Ni abattu, ni déprimé, toujours résolu et sûr de lui. Au lendemain de sa courte défaite à Pau (38,81 %) face à la socialiste Martine Lignières-Cassou (39,76 %), et alors que dans son propre camp, les premières critiques tombent sur «l’échec» de la stratégie du Modem, François Bayrou confie : «Je suis entêté, c’est mon défaut. Et je n’ai aucune faculté d’adaptation au reniement.» La perspective d’une traversée du désert ? Elle ne lui fait pas peur. «Ça fait déjà des années que je marche sur le sable», convaincu qu’au bout «il y a la France qui change et les démocrates qui deviennent essentiels dans le jeu politique français». Certes, «l’élection a été très dure» , admet Bayrou. Et la défaite difficile à encaisser. «Mais on a défendu nos positions. Et nous avons enregistré en moyenne 15 % des voix dans les villes où nous nous sommes présentés. Ce n’est pas mal. C’est un premier pas.»

«Autonomie». A ceux qui, depuis hier, militent déjà pour un retour dans le giron de la droite, l’ex-candidat à la présidentielle répond qu’il ne changera pas de stratégie : «C’est une offensive classique, je la connais bien, relativise-t-il. L’affrontement dure depuis des décennies entre ceux qui estiment qu’il n’y a de possibilité d’exister pour le centre qu’en étant forcément aligné, et moi et mes amis qui depuis longtemps plaidons pour l’autonomie.» Le message ne varie pas : le centre doit être «une proposition différente». Il en va même de la bonne santé démocratique, soutient Bayrou : «C’est terrible, ces coups de barre à droite et ces coups de barre à gauche. Ça donne une impression d’instabilité et d’affrontement perpétuel dans le pays. Sans compter la crise qui s’annonce à gauche avec le congrès du PS. Le spectre politique français est en mouvement, et la question du pluralisme est centrale. Je ferai tout pour qu’en France, on dépasse ces antagonismes d’un autre temps.» Et le leader centriste de se vanter : «C’est la première fois depuis cinquante ans que quelqu’un dit: "Excusez-moi, mais votre système, ça ne me va pas."» François Bayrou assure ne pas être le seul concerné. «Est-ce que vous pensez que les écologistes vont rester mille ans dans la dépendance du PS, alors qu’ils meurent un peu plus à chaque fois ?» interroge-t-il. Avant de donner lui-même la réponse : «Je suis persuadé que non.»

«Jouvence». Optimiste, toujours optimiste, le Béarnais a décidé de regarder vers l’avenir. «On va faire naître une organisation politique nouvelle, à partir d’une génération politique nouvelle. Face aux caciques, c’est formidable d’avoir ce bain de jouvence. On va les former, on va les lancer, et on va leur faire de la place.»

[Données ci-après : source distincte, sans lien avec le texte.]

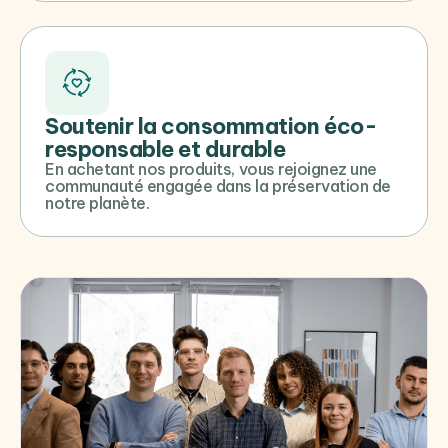
Soutenir la consommation éco-
responsable et durable
En achetant nos produits, vous rejoignez une
communauté engagée dans la préservation de
notre planète.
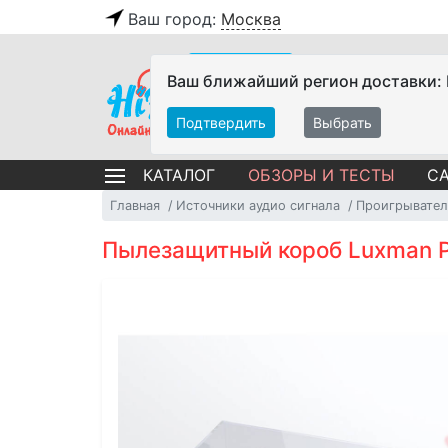
Ваш город:
Москва
Ваш ближайший регион доставки:
Подтвердить
Выбрать
ОБЗОРЫ И ТЕСТЫ
СА
КАТАЛОГ
Главная
Источники аудио сигнала
Проигрывател
Пылезащитный короб Luxman P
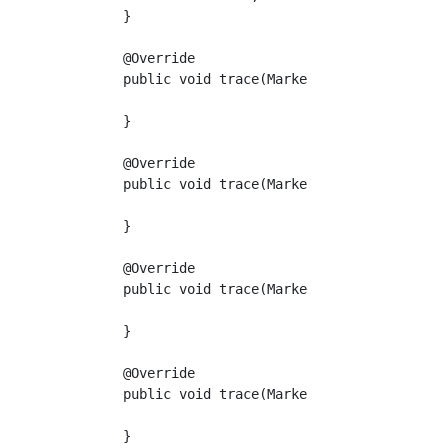
    }

    @Override

    public void trace(Marker marker, String s
    }

    @Override

    public void trace(Marker marker, String s
    }

    @Override

    public void trace(Marker marker, String s
    }

    @Override

    public void trace(Marker marker, String s
    }
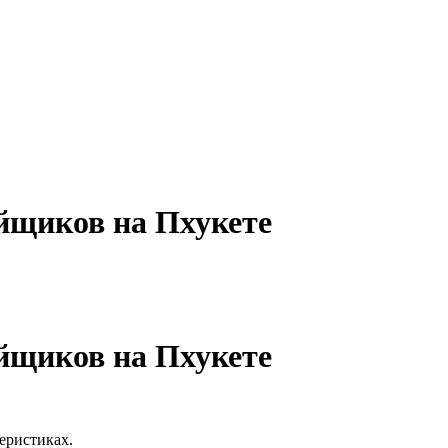
йщиков на Пхукете
йщиков на Пхукете
еристиках.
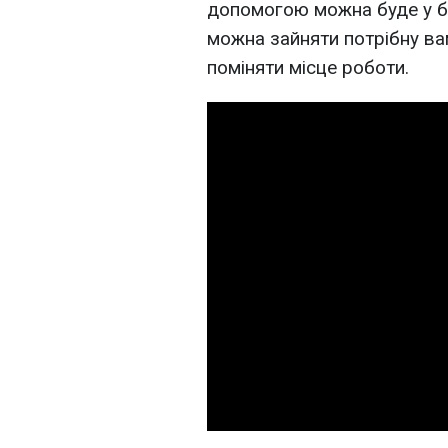
допомогою можна буде у бер
можна зайняти потрібну ва
поміняти місце роботи.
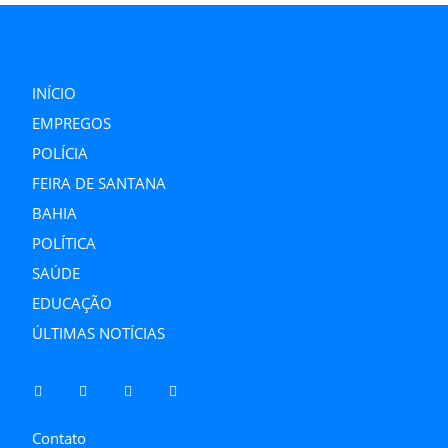
INÍCIO
EMPREGOS
POLÍCIA
FEIRA DE SANTANA
BAHIA
POLÍTICA
SAÚDE
EDUCAÇÃO
ÚLTIMAS NOTÍCIAS
Contato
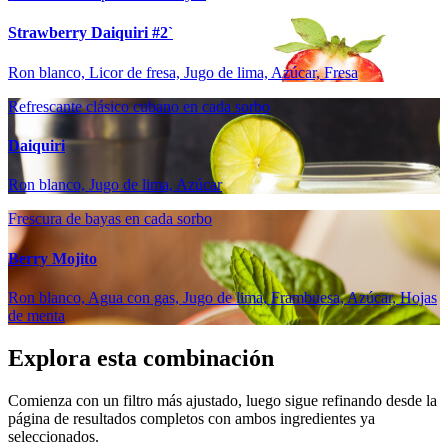
Strawberry Daiquiri #2`
Ron blanco, Licor de fresa, Jugo de lima, Azúcar, Fresa
Refrescante clásico cubano en cada sorbo
Daiquiri
Ron blanco, Jugo de lima, Azúcar
Frescura de bayas en cada sorbo
Berry Mojito
Ron blanco, Agua con gas, Jugo de lima, Frambuesa, Azúcar, Hojas
de menta
Explora esta combinación
Comienza con un filtro más ajustado, luego sigue refinando desde la
página de resultados completos con ambos ingredientes ya
seleccionados.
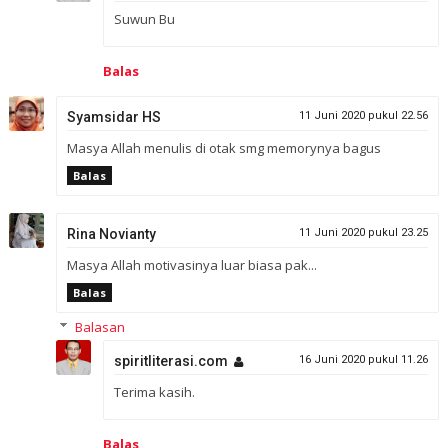
Suwun Bu
Balas
Syamsidar HS
11 Juni 2020 pukul 22.56
Masya Allah menulis di otak smg memorynya bagus
Balas
Rina Novianty
11 Juni 2020 pukul 23.25
Masya Allah motivasinya luar biasa pak...
Balas
Balasan
spiritliterasi.com
16 Juni 2020 pukul 11.26
Terima kasih.
Balas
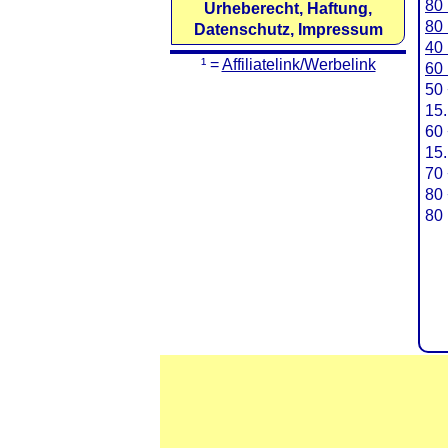
80 
Urheberecht, Haftung,
80 
Datenschutz, Impressum
40 
¹ =
Affiliatelink/Werbelink
60 
50 
15
60 
15
70 
80 
80 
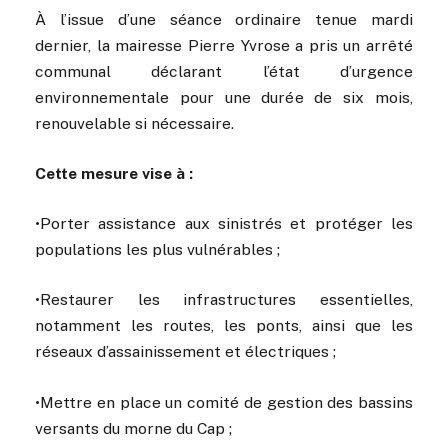
À l’issue d’une séance ordinaire tenue mardi
dernier, la mairesse Pierre Yvrose a pris un arrêté
communal déclarant l’état d’urgence
environnementale pour une durée de six mois,
renouvelable si nécessaire.
Cette mesure vise à :
•Porter assistance aux sinistrés et protéger les
populations les plus vulnérables ;
•Restaurer les infrastructures essentielles,
notamment les routes, les ponts, ainsi que les
réseaux d’assainissement et électriques ;
•Mettre en place un comité de gestion des bassins
versants du morne du Cap ;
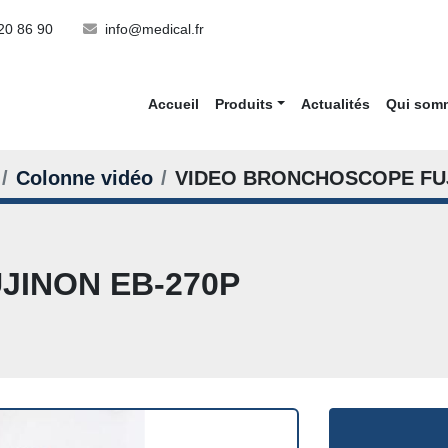
20 86 90
info@medical.fr
Accueil
Produits
Actualités
Qui so
Colonne vidéo
VIDEO BRONCHOSCOPE FUJ
JINON EB-270P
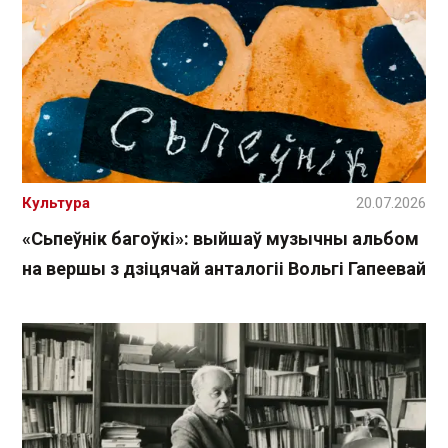
Культура
20.07.2026
«Сьпеўнік багоўкі»: выйшаў музычны альбом
на вершы з дзіцячай анталогіі Вольгі Гапеевай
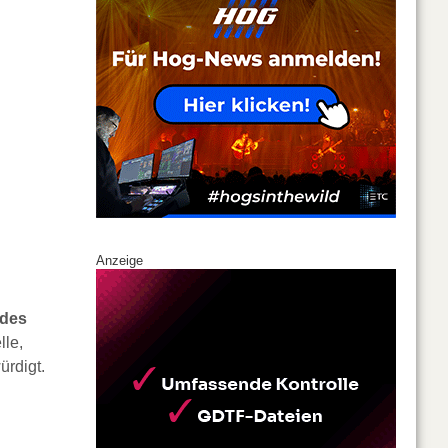
Anzeige
 des
lle,
rdigt.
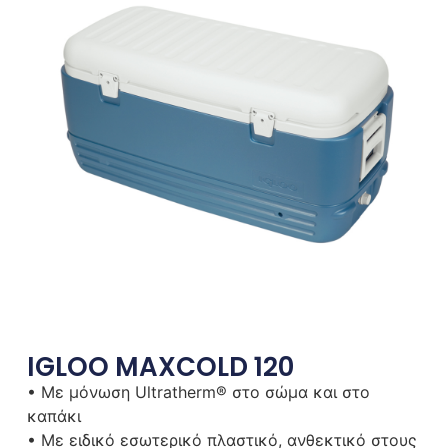
IGLOO MAXCOLD 120
• Με μόνωση Ultratherm® στο σώμα και στο
καπάκι
• Με ειδικό εσωτερικό πλαστικό, ανθεκτικό στους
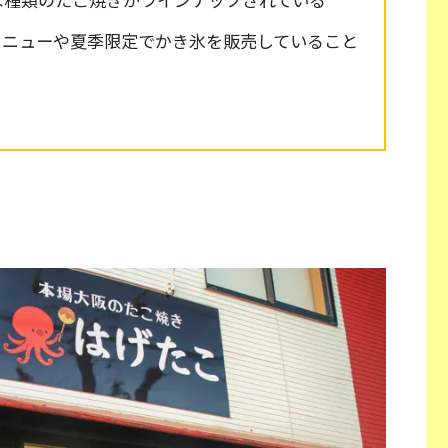
メニューや夏季限定でかき氷を販売していること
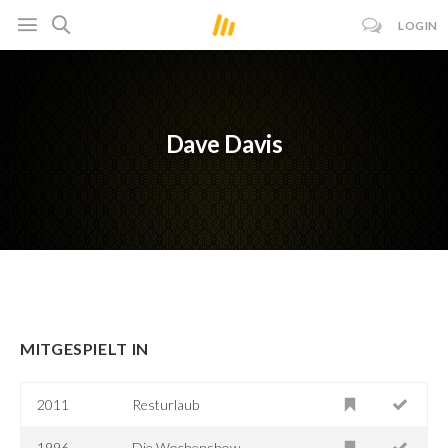
LOGIN
Dave Davis
MITGESPIELT IN
2011
Resturlaub
1996
Die Wochenshow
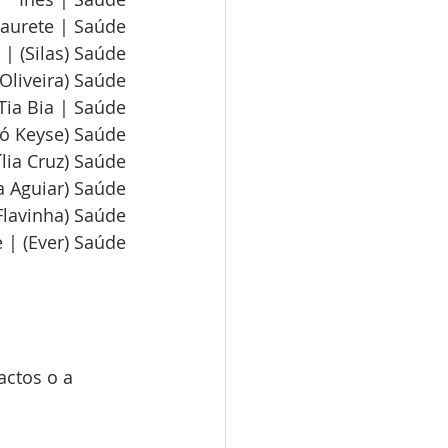
aurete | Saúde
 | (Silas) Saúde
(Oliveira) Saúde
Tia Bia | Saúde
vó Keyse) Saúde
ília Cruz) Saúde
ia Aguiar) Saúde
Flavinha) Saúde
e | (Ever) Saúde
ctos o a 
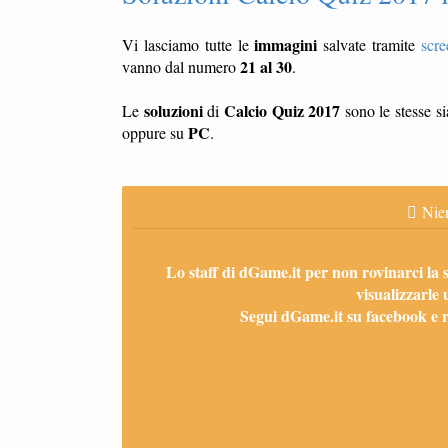
immagini
Vi lasciamo tutte le
salvate tramite
scre
21 al 30
vanno dal numero
.
soluzioni
Calcio Quiz 2017
Le
di
sono le stesse s
PC
oppure su
.
Nien
Lo staff di dGame.it per non rovinarci la 
visualizzarle 
Segui dGame.it su facebook e ri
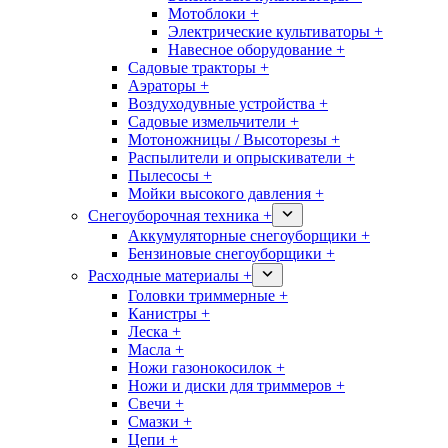
Мотоблоки +
Электрические культиваторы +
Навесное оборудование +
Садовые тракторы +
Аэраторы +
Воздуходувные устройства +
Садовые измельчители +
Мотоножницы / Высоторезы +
Распылители и опрыскиватели +
Пылесосы +
Мойки высокого давления +
Снегоуборочная техника +
Аккумуляторные снегоуборщики +
Бензиновые снегоуборщики +
Расходные материалы +
Головки триммерные +
Канистры +
Леска +
Масла +
Ножи газонокосилок +
Ножи и диски для триммеров +
Свечи +
Смазки +
Цепи +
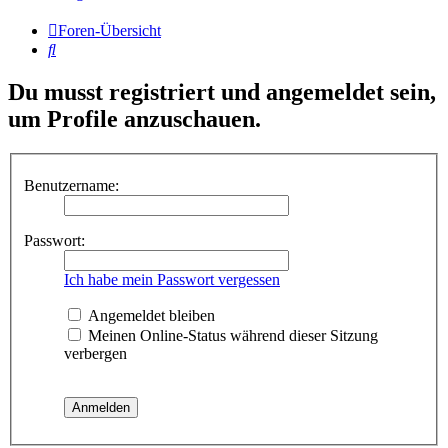
Foren-Übersicht
Suche
Du musst registriert und angemeldet sein,
um Profile anzuschauen.
Benutzername:
Passwort:
Ich habe mein Passwort vergessen
Angemeldet bleiben
Meinen Online-Status während dieser Sitzung
verbergen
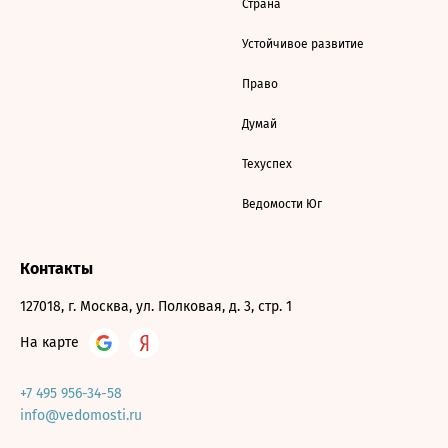
Страна
Устойчивое развитие
Право
Думай
Техуспех
Ведомости Юг
Контакты
127018, г. Москва, ул. Полковая, д. 3, стр. 1
На карте
+7 495 956-34-58
info@vedomosti.ru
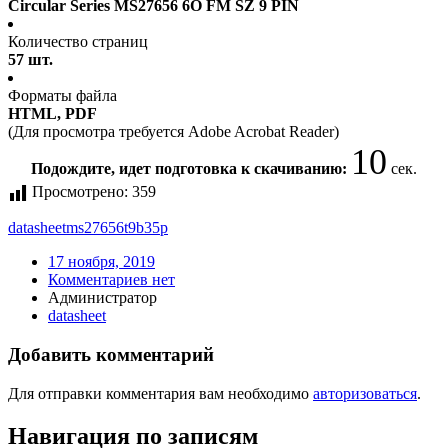
Circular Series MS27656 6O FM SZ 9 PIN
Количество страниц
57 шт.
Форматы файла
HTML, PDF
(Для просмотра требуется Adobe Acrobat Reader)
10
Подождите, идет подготовка к скачиванию:
сек.
Просмотрено:
359
datasheet
ms27656t9b35p
17 ноября, 2019
Комментариев нет
Администратор
datasheet
Добавить комментарий
Для отправки комментария вам необходимо
авторизоваться
.
Навигация по записям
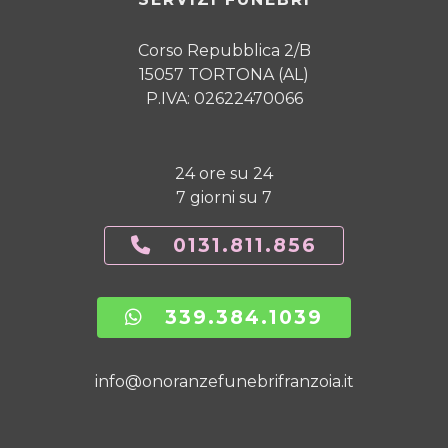
Corso Repubblica 2/B
15057 TORTONA (AL)
P.IVA: 02622470066
24 ore su 24
7 giorni su 7
0131.811.856
339.384.1039
info@onoranzefunebrifranzoia.it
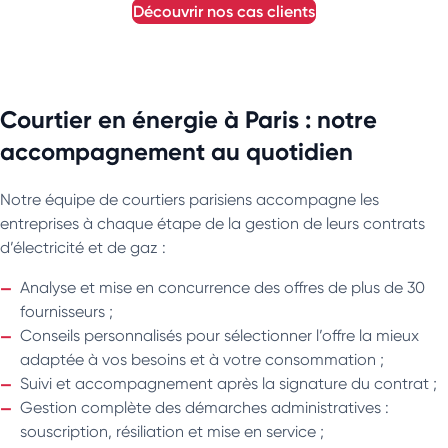
découvrir nos cas clients
Courtier en énergie à Paris : notre
accompagnement au quotidien
Notre équipe de courtiers parisiens accompagne les
entreprises à chaque étape de la gestion de leurs contrats
d’électricité et de gaz :
Analyse et mise en concurrence des offres de plus de 30
fournisseurs ;
Conseils personnalisés pour sélectionner l’offre la mieux
adaptée à vos besoins et à votre consommation ;
Suivi et accompagnement après la signature du contrat ;
Gestion complète des démarches administratives :
souscription, résiliation et mise en service ;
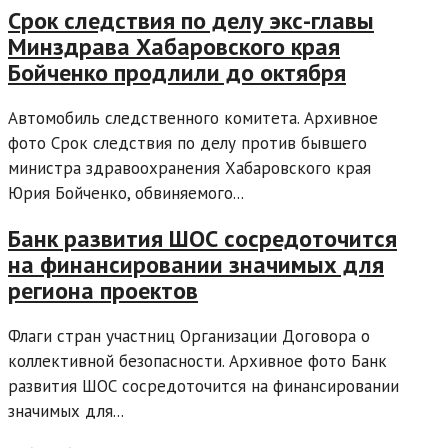
Срок следствия по делу экс-главы
Минздрава Хабаровского края
Бойченко продлили до октября
Автомобиль следственного комитета. Архивное
фото Срок следствия по делу против бывшего
министра здравоохранения Хабаровского края
Юрия Бойченко, обвиняемого...
Банк развития ШОС сосредоточится
на финансировании значимых для
региона проектов
Флаги стран участниц Организации Договора о
коллективной безопасности. Архивное фото Банк
развития ШОС сосредоточится на финансировании
значимых для...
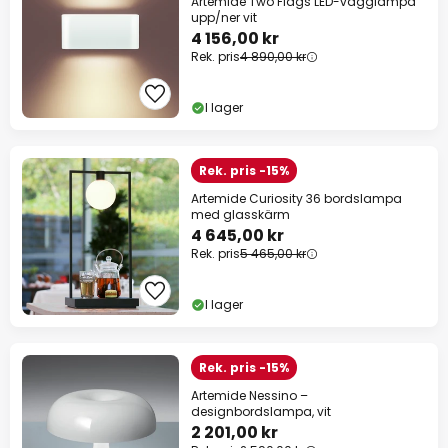
Artemide Two Flags LED-vägglampa
upp/ner vit
4 156,00 kr
Rek. pris
4 890,00 kr
I lager
Rek. pris -15%
Artemide Curiosity 36 bordslampa
med glasskärm
4 645,00 kr
Rek. pris
5 465,00 kr
I lager
Rek. pris -15%
Artemide Nessino –
designbordslampa, vit
2 201,00 kr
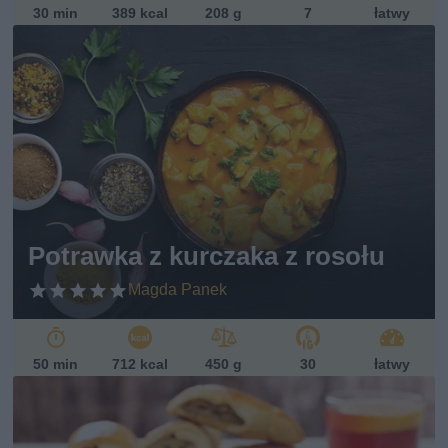
30 min
389 kcal
208 g
7
łatwy
Potrawka z kurczaka z rosołu
Magda Panek
50 min
712 kcal
450 g
30
łatwy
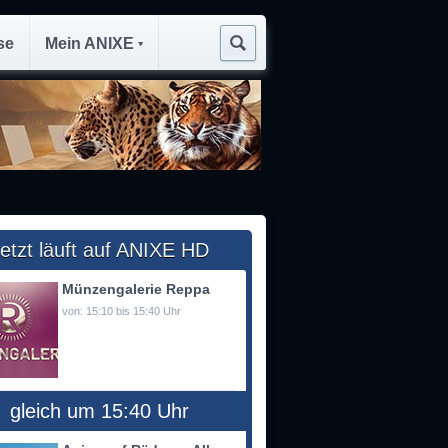
se
Mein ANIXE
etzt läuft auf ANIXE HD
Münzengalerie Reppa
von: 15:10 bis 15:40 Uhr
gleich um 15:40 Uhr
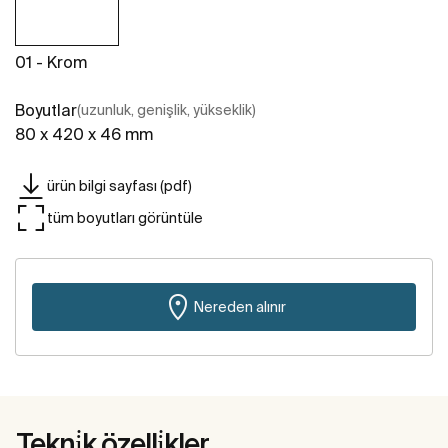
01 - Krom
Boyutlar
(uzunluk, genişlik, yükseklik)
80 x 420 x 46 mm
ürün bilgi sayfası (pdf)
tüm boyutları görüntüle
Nereden alınır
Tekni̇k özelli̇kler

Alors que le parti centriste va affronter les dissensions creusées par des alliances plus ou moins digérées, et préciser sa stratégie, François Bayrou préfère parler «du travail programmatique» qui l’attend, pour «énoncer les questions qui se posent aujourd’hui à la France, définir nos réponses. Et puis, derrière arrive l’organisation. Département par département, nous allons sélectionner les personnalités qui seront demain nos acteurs locaux». Une réunion des instances exécutives du Modem devrait donc avoir lieu rapidement. Mais «le plus important pour moi, c’est le projet, la vision». Le sien. La sienne.